La reconstruction de la ville en tant que nouvelle capitale impériale a inévitablement encouragé une croissance substantielle de la population. Un résultat heureux de cela était que lorsque les envahisseurs Goths sont apparus devant le mur de Constantin en 378 après JC, après leur victoire à la bataille d'Andrinople, ils ont été dissuadés d'attaquer la ville en raison de la preuve d'une si grande multitude de s'opposer à eux. Mais la population croissante ne pouvait pas toujours être logée commodément dans les limites du plan de ville original de Constantine. Telle était la demande de terrains à bâtir pour le seul logement que des zones de terres ont été récupérées sur la mer. A plus grande échelle, l'empereur Valens, par exemple, fit ériger le bel aqueduc qui porte son nom au IVe siècle après JC. Il s'agissait d'un projet énorme, dont l'ampleur peut être mesurée par le fait que lors de sa réparation au IXe siècle après J.-C., 6 000 ouvriers ont dû être amenés à cet effet.

À l'époque du règne de l'empereur Théodose II (408-450 après JC), la ville menaçait de briser les limites que Constantin avait érigées.
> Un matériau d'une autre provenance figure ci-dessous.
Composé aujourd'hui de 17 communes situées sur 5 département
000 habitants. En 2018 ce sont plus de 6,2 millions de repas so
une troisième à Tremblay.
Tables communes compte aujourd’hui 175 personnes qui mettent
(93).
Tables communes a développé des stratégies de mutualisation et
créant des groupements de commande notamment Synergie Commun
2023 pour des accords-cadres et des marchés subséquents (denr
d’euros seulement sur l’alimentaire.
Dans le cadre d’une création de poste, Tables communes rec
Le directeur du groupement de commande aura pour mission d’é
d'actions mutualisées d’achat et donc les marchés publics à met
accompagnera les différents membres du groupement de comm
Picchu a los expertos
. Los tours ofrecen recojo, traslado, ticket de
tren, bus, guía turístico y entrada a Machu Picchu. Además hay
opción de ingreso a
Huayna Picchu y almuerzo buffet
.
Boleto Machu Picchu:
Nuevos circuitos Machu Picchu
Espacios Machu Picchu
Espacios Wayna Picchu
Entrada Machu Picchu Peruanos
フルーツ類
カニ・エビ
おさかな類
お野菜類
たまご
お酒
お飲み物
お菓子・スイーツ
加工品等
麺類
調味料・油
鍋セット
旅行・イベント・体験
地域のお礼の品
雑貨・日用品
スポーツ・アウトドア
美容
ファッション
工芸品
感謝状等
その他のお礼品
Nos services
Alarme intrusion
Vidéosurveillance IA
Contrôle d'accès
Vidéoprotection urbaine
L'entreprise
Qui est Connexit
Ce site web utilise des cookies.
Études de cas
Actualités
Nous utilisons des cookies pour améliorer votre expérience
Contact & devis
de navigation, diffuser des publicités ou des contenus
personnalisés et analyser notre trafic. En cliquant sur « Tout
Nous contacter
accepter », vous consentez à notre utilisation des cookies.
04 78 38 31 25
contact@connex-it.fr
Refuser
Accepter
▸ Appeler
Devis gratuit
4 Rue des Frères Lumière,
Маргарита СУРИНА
Quelque chose devait être fait, mais dans la première moitié du 5ème siècle après JC, l'explosion démographique à Constantinople n'était pas la considération la plus importante occupant les esprits impériaux. Rome, l'ancienne capitale de l'Empire, avait été prise par les Goths. Les Huns avaient également traversé le Danube, et bien qu'ils aient été repoussés, il y avait une réelle crainte qu'ils ne reviennent pour constituer une menace directe pour Constantinople.